Dell, the top artificial intelligence (AI) server provider, saw its orders for AI-specialized servers in the first quarter of this year surge more than sevenfold compared to the previous quarter. The volume of AI servers shipped in the first quarter matches the total shipments from last year. This is indicative of the explosive increase in demand for AI infrastructure worldwide, as evidenced by the performance reports from major tech companies. While the AI sector is booming, the recovery of demand in the existing IT market, including PCs, has been slow, revealing a stark contrast.
On the 29th (local time), Dell reported that its AI-optimized server orders reached $12.1 billion (approximately 16.6 trillion won) in the first quarter of the 2026 fiscal year (February to April), marking a rise of about 612% from the previous quarter ($1.7 billion). As a result, the AI server order backlog increased from $4.1 billion (approximately 5.6 trillion won) in the last quarter to $14.4 billion (approximately 19.8 trillion won) in just one quarter. Jeff Clarke, Dell's Chief Operating Officer, noted during the earnings conference call, "We are experiencing unprecedented demand for AI servers."
Dell has projected its AI server sales to reach $15 billion (approximately 20 trillion won) this year. Just two years ago, the revenue from the AI server business was practically close to '0'; however, it has transformed into a lucrative venture in just two years. Dell has substantial clients, including Elon Musk's AI-focused company, xAI, as well as Amazon and Microsoft, leading cloud service providers. Continuing its collaboration with NVIDIA, Dell announced on the same day it would build a new supercomputer in partnership with the U.S. Department of Energy. NVIDIA, which released its first-quarter results the previous day, emphasized that the demand for AI infrastructure is expanding beyond corporations to countries worldwide.
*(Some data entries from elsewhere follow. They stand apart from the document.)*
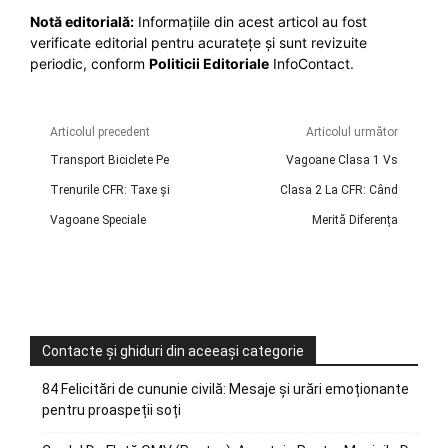
Notă editorială:
Informațiile din acest articol au fost
verificate editorial pentru acuratețe și sunt revizuite
periodic, conform
Politicii Editoriale
InfoContact.
Articolul precedent
Articolul următor
Transport Biciclete Pe
Vagoane Clasa 1 Vs
Trenurile CFR: Taxe și
Clasa 2 La CFR: Când
Vagoane Speciale
Merită Diferența
Contacte și ghiduri din aceeași categorie
84 Felicitări de cununie civilă: Mesaje și urări emoționante
pentru proaspeții soți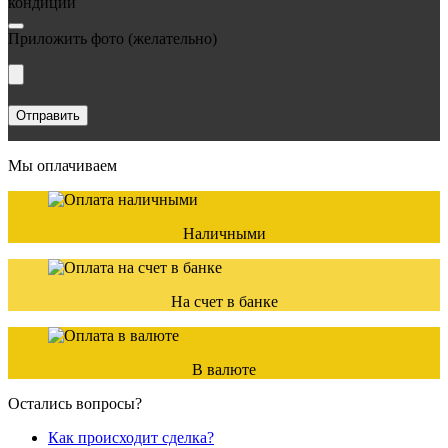
кондиции
Приложить фото
(желательно)
Мы оплачиваем
Наличными
На счет в банке
В валюте
Остались вопросы?
Как происходит сделка?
However, despite the fervor in the AI infrastructure market, demand for traditional IT products like PCs remains sluggish. Dell, the third-largest player in the PC market, saw its consumer PC sales drop by 19% in the first quarter, and the operating profit for its PC division decreased by 16%. HP, the second-largest company in the PC industry, also lowered its annual performance forecast amid weak profit projections. HP's core businesses are PC systems and printer operations.
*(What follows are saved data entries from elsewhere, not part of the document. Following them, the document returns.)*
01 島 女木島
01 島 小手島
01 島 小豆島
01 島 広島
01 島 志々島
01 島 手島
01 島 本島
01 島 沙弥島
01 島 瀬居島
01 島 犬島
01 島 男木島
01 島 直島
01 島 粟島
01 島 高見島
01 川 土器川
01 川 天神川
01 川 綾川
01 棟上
Enrique Lores, HP's Chief Executive Officer, diagnosed that a triple whammy of tariffs, an economic slowdown, and price increases is putting pressure on PC demand. During a conference call, he stated, "The current economic environment is clearly different from what it was in February," adding, "Consumer and corporate confidence has eroded, and the uncertainties surrounding tariffs along with price increases across the industry are causing a much greater impact than anticipated." He noted that the PC market is expected to grow at a slower pace due to the economic slowdown, revising the annual adjusted earnings forecast from $3.45-$3.75 to $3.00-$3.30. As a result, HP's stock fell by 8.27% on that day.
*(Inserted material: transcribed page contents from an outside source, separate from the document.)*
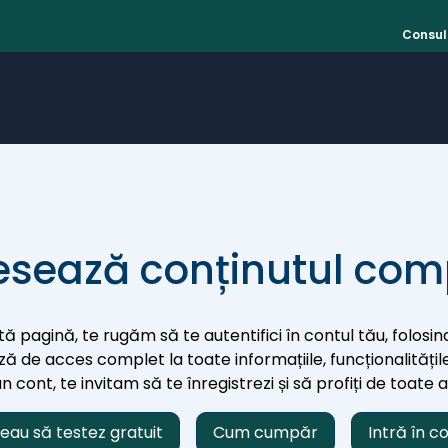
Consult
sează conținutul com
ă pagină, te rugăm să te autentifici în contul tău, folosind
iază de acces complet la toate informațiile, funcționalitățile
 cont, te invitam să te înregistrezi și să profiți de toate 
eau să testez gratuit
Cum cumpăr
Intră în c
Within the PC industry, there were expectations that the replacement cycle due to the Windows 11 upgrade would boost PC demand this year. However, ongoing macroeconomic uncertainties, such as tariffs, combined with the lack of immediate demand from the AI PC, which had been seen as a savior for the market, have led to prevailing analyses suggesting insufficient support for demand. Samik Chatterjee, a researcher at JPMorgan, commented, "This HP performance underscores that the demand from consumers and corporations for IT devices, excluding AI, is facing challenges due to a tough macroeconomic environment."